Korean firms urged to overhaul business models
May 31, 2013 Leave a comment
2013-05-30 21:59
Korean firms urged to overhaul business models
By Park Ji-won
A global IT expert has called for major Korean technology giants, such as Samsung and LG, to reinvent themselves as software-centered companies to survive an ongoing transition in the IT industry led by two key trends ― integration and convergence.
In a recent interview with The Korea Times, Wilbert Charlton Adams, former president of the Institute of Electrical and Electronics Engineers Standard Association (IEEE-SA), suggested Korean players overhaul their business models to become more agile.
IEEE is the world’s largest professional association dedicated to advancing technological innovation. IEEE-SA is is an organization within IEEE that develops global standards for a broad range of industries, including information technology and telecommunications.
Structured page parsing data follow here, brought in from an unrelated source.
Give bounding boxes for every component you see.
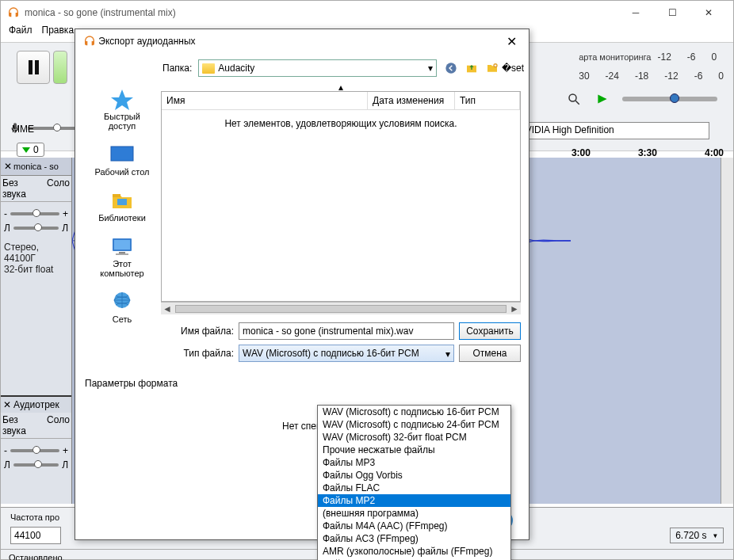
folder-icon [202,63,215,74]
svg-point-0 [569,94,576,101]
column-date[interactable]: Дата изменения [368,92,455,109]
back-icon[interactable] [443,60,459,76]
output-device-select[interactable]: 4 (NVIDIA High Definition [503,122,709,139]
play-button[interactable] [53,51,67,84]
gain-slider-2[interactable] [10,449,59,452]
audiotrack-label[interactable]: Аудиотрек [13,399,59,410]
place-quick-access[interactable]: Быстрый доступ [86,85,158,134]
play-small-icon[interactable] [594,90,611,108]
place-desktop[interactable]: Рабочий стол [86,140,158,180]
filetype-option[interactable]: Файлы MP3 [318,456,510,469]
track-panel: ✕monica - so Без звукаСоло -+ ЛЛ Стерео,… [1,158,72,504]
pan-slider[interactable] [13,227,59,230]
svg-point-128 [445,63,456,73]
time-ruler[interactable]: 3:00 3:30 4:00 [572,147,724,158]
cancel-button[interactable]: Отмена [459,345,521,362]
time-start[interactable]: 0 [17,143,44,157]
dialog-app-icon [83,35,96,48]
filename-input[interactable] [239,322,454,340]
filetype-option[interactable]: Файлы AC3 (FFmpeg) [318,532,510,545]
filetype-option[interactable]: Файлы M4A (AAC) (FFmpeg) [318,520,510,532]
file-list-empty: Нет элементов, удовлетворяющих условиям … [162,110,520,301]
transport-controls [17,51,67,84]
time-selection: 0 [17,143,44,157]
folder-select[interactable]: Audacity ▾ [198,59,437,77]
track-close-icon[interactable]: ✕ [4,161,12,172]
filetype-option[interactable]: WAV (Microsoft) 32-бит float PCM [318,431,510,444]
edit-tools [565,90,717,108]
menu-file[interactable]: Файл [9,25,32,40]
column-type[interactable]: Тип [455,92,520,109]
window-title: monica - so gone (instrumental mix) [25,7,617,18]
places-sidebar: Быстрый доступ Рабочий стол Библиотеки Э… [83,82,161,314]
solo-button-2[interactable]: Соло [45,413,71,438]
save-button[interactable]: Сохранить [459,322,521,340]
dialog-titlebar: Экспорт аудиоданных ✕ [75,29,529,53]
track-format-info: Стерео, 44100Г32-бит float [1,240,71,276]
filetype-option[interactable]: AMR (узкополосные) файлы (FFmpeg) [318,545,510,558]
filetype-option[interactable]: Файлы MP2 [318,494,510,507]
svg-rect-136 [111,147,133,161]
gain-slider[interactable] [10,212,59,215]
filetype-option[interactable]: WAV (Microsoft) с подписью 24-бит PCM [318,418,510,431]
place-libraries[interactable]: Библиотеки [86,186,158,226]
menu-edit[interactable]: Правка [42,25,75,40]
vertical-scrollbar[interactable] [721,158,733,504]
svg-marker-2 [598,94,606,103]
svg-rect-142 [119,252,125,253]
track-close-icon-2[interactable]: ✕ [3,399,11,410]
filetype-option[interactable]: WAV (Microsoft) с подписью 16-бит PCM [318,406,510,418]
column-name[interactable]: Имя [162,92,368,109]
filetype-option[interactable]: Файлы FLAC [318,482,510,494]
file-list-header: Имя Дата изменения Тип [162,92,520,110]
level-meters: арта мониторинга -12-60 30-24-18-12-60 [579,48,724,86]
dialog-title: Экспорт аудиоданных [98,36,502,47]
filename-label: Имя файла: [83,326,234,337]
time-position-display[interactable]: 6.720 s ▾ [670,528,724,543]
pan-slider-2[interactable] [13,463,59,467]
filetype-dropdown[interactable]: WAV (Microsoft) с подписью 16-бит PCMWAV… [317,405,511,560]
svg-line-1 [575,101,579,105]
filetype-select[interactable]: WAV (Microsoft) с подписью 16-бит PCM ▾ [239,345,454,362]
export-dialog: Экспорт аудиоданных ✕ Папка: Audacity ▾ … [75,29,529,540]
sort-arrow-icon[interactable]: ▴ [161,82,521,91]
minimize-button[interactable]: ─ [617,1,654,25]
filetype-option[interactable]: Прочие несжатые файлы [318,444,510,456]
solo-button[interactable]: Соло [45,176,71,201]
mute-button[interactable]: Без звука [1,176,45,201]
pause-button[interactable] [17,51,50,84]
svg-rect-143 [116,253,128,255]
svg-rect-139 [117,199,127,205]
svg-rect-141 [114,240,130,250]
folder-label: Папка: [162,63,192,74]
close-button[interactable]: ✕ [690,1,727,25]
view-menu-icon[interactable]: �set [505,60,521,76]
title-bar: monica - so gone (instrumental mix) ─ ☐ … [1,1,733,25]
new-folder-icon[interactable] [484,60,500,76]
svg-rect-138 [113,194,120,197]
filetype-option[interactable]: Файлы Ogg Vorbis [318,469,510,482]
file-browser[interactable]: Имя Дата изменения Тип Нет элементов, уд… [161,91,521,302]
svg-marker-135 [111,90,133,110]
place-this-pc[interactable]: Этот компьютер [86,232,158,281]
track-name[interactable]: monica - so [13,162,59,171]
format-params-label: Параметры формата [85,378,519,389]
host-select[interactable]: MME [9,122,80,136]
place-network[interactable]: Сеть [86,288,158,327]
project-rate-label: Частота про [10,512,59,522]
mute-button-2[interactable]: Без звука [1,413,45,438]
zoom-icon[interactable] [565,90,583,108]
project-rate-select[interactable]: 44100 [10,527,61,544]
app-icon [7,6,20,19]
filetype-label: Тип файла: [83,348,234,359]
filetype-option[interactable]: (внешняя программа) [318,507,510,520]
horizontal-scrollbar[interactable]: ◄► [161,302,521,314]
up-icon[interactable] [464,60,480,76]
dialog-close-button[interactable]: ✕ [502,34,521,49]
maximize-button[interactable]: ☐ [654,1,690,25]
monitor-label: арта мониторинга [579,52,651,62]
volume-slider[interactable] [622,97,717,101]
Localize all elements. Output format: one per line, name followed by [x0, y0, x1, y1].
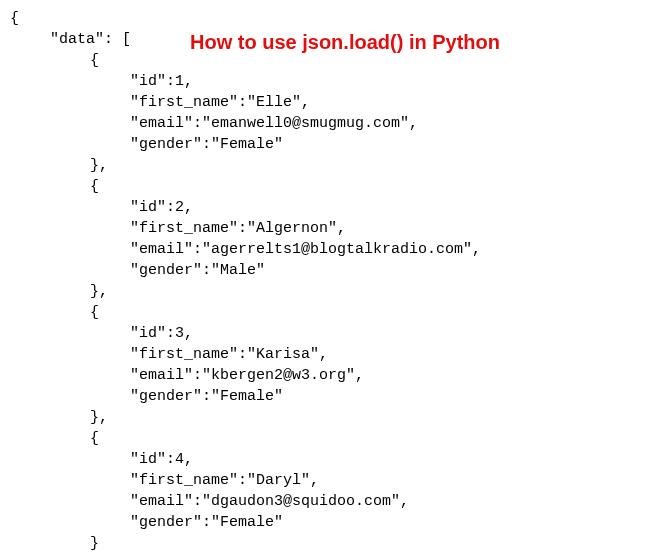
- gender-line: "gender":"Female": [130, 136, 283, 153]
- object-close-last: }: [90, 535, 99, 552]
- data-key-open: "data": [: [50, 31, 131, 48]
- first-name-line: "first_name":"Daryl",: [130, 472, 319, 489]
- email-line: "email":"dgaudon3@squidoo.com",: [130, 493, 409, 510]
- object-open: {: [90, 304, 99, 321]
- id-line: "id":4,: [130, 451, 193, 468]
- id-line: "id":3,: [130, 325, 193, 342]
- object-close: },: [90, 409, 108, 426]
- object-open: {: [90, 52, 99, 69]
- code-block: { "data": [ { "id":1, "first_name":"Elle…: [10, 8, 651, 553]
- title-annotation: How to use json.load() in Python: [190, 28, 500, 56]
- gender-line: "gender":"Female": [130, 514, 283, 531]
- first-name-line: "first_name":"Algernon",: [130, 220, 346, 237]
- gender-line: "gender":"Female": [130, 388, 283, 405]
- email-line: "email":"kbergen2@w3.org",: [130, 367, 364, 384]
- gender-line: "gender":"Male": [130, 262, 265, 279]
- email-line: "email":"agerrelts1@blogtalkradio.com",: [130, 241, 481, 258]
- object-close: },: [90, 283, 108, 300]
- id-line: "id":2,: [130, 199, 193, 216]
- first-name-line: "first_name":"Karisa",: [130, 346, 328, 363]
- first-name-line: "first_name":"Elle",: [130, 94, 310, 111]
- object-open: {: [90, 178, 99, 195]
- id-line: "id":1,: [130, 73, 193, 90]
- object-close: },: [90, 157, 108, 174]
- object-open: {: [90, 430, 99, 447]
- email-line: "email":"emanwell0@smugmug.com",: [130, 115, 418, 132]
- brace-open: {: [10, 10, 19, 27]
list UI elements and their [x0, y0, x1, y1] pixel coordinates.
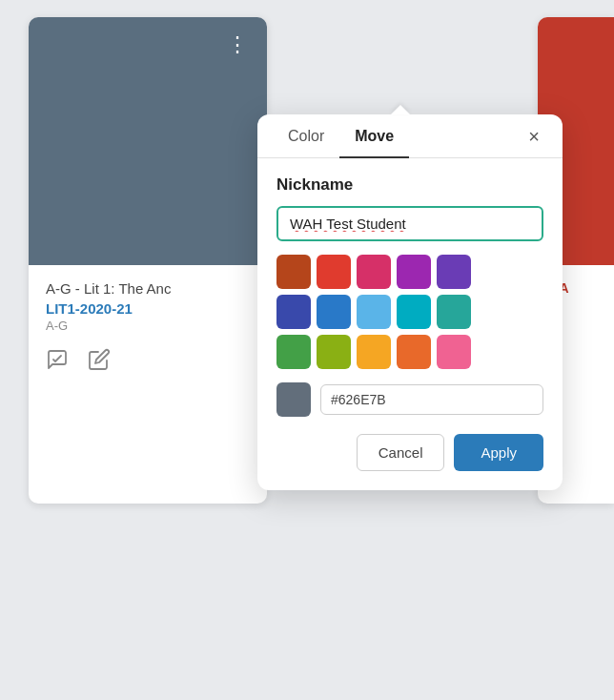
color-swatch[interactable] [317, 295, 351, 329]
nickname-label: Nickname [276, 175, 543, 195]
color-swatch[interactable] [357, 255, 391, 289]
color-swatch[interactable] [437, 295, 471, 329]
color-swatch[interactable] [357, 295, 391, 329]
card-left: ⋮ A-G - Lit 1: The Anc LIT1-2020-21 A-G [29, 17, 267, 504]
color-swatch[interactable] [397, 295, 431, 329]
close-button[interactable]: × [521, 119, 547, 154]
tab-move[interactable]: Move [339, 114, 409, 158]
card-action-icons [46, 348, 250, 377]
custom-color-row [276, 382, 543, 417]
custom-color-hex-input[interactable] [320, 384, 543, 415]
color-swatch-grid [276, 255, 543, 369]
edit-icon[interactable] [88, 348, 111, 377]
color-move-popup: Color Move × Nickname [257, 114, 563, 490]
color-swatch[interactable] [437, 255, 471, 289]
color-swatch[interactable] [397, 255, 431, 289]
color-swatch[interactable] [276, 295, 311, 329]
card-title: A-G - Lit 1: The Anc [46, 280, 250, 297]
color-swatch[interactable] [317, 335, 351, 369]
card-left-body: A-G - Lit 1: The Anc LIT1-2020-21 A-G [29, 265, 267, 392]
color-swatch[interactable] [276, 335, 311, 369]
card-options-icon[interactable]: ⋮ [210, 17, 267, 72]
action-buttons: Cancel Apply [276, 434, 543, 471]
chat-icon[interactable] [46, 348, 69, 377]
color-swatch[interactable] [437, 335, 471, 369]
popup-tabs: Color Move × [257, 114, 563, 158]
color-swatch[interactable] [397, 335, 431, 369]
card-tag: A-G [46, 319, 250, 333]
apply-button[interactable]: Apply [454, 434, 543, 471]
color-swatch[interactable] [317, 255, 351, 289]
cancel-button[interactable]: Cancel [357, 434, 445, 471]
card-left-header: ⋮ [29, 17, 267, 265]
color-swatch[interactable] [276, 255, 311, 289]
nickname-input[interactable] [276, 206, 543, 241]
color-swatch[interactable] [357, 335, 391, 369]
custom-color-preview[interactable] [276, 382, 311, 417]
popup-body: Nickname [257, 158, 563, 490]
card-subtitle[interactable]: LIT1-2020-21 [46, 300, 250, 317]
tab-color[interactable]: Color [273, 114, 339, 158]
“The profitability of the hardware that they would sell was becoming less and less. The time to get a product to market were becoming shorter,” said Adams, who led the institute from 2009 to 2010.
“So pursuing hardware in the IT industry became a not economical business model. So the IT industry started to focus more on a solution-driven market, software,” he added.
“The power is going to move into the software area. That’s what’s driving a new area of development.”
He said software will become more important as all home appliances, including refrigerators, are going to be intelligent models in the future. He is now a strategist at Huawei Technologies, a Chinese multinational networking and telecommunications equipment and services company, at its U.S. branch.
Adams, who has worked in the IT industry for more than 40 years, said Korean IT companies should be well aware of ongoing transitions in the industry and make themselves ready for more integration and convergence.
“There are a lot of transitions underway in the IT and communications industry. IT and communications technology sectors will become ever more integrated,” he said.
“The Korean IT industry will become ever more integrated. Technologies are already starting to blur. Each industry is going to bring its skills to the table, but 9the future is going to be the integration of these technologies.”
Adams, who recently visited Seoul to participate in the annual IEEE-SA meeting, said Korean firms should make more effort to be leaders in the technologies they are promoting, by sharing compatible standards across technologies.
“Basically, standards in business are taking and moving technology so that you can move it into the market place. Today’s industry wants products to move quickly into the market place,” he said.
“The other thing that standards provide is to allow the industry to leverage resources about companies.”
He said Korea is promoting IT technologies, 3D imaging and advanced graphics and should seek ways to put those technologies together so markets and products can be developed more quickly.
Adams, who set up an agreement with the Korea Electronics Association and Telecommunications Technology Association while he was president of IEEE-SA, said Korea is a very important market for IEEE because the country is a technology leader.
“For example, in the heavy industry area, Korea was involved in IEEE’s smart grid activities. More than half of energy consumed in Korea comes from nuclear power. So they do a lot of activities, basically transitioning the standards in nuclear power from analogue to digital,” he said.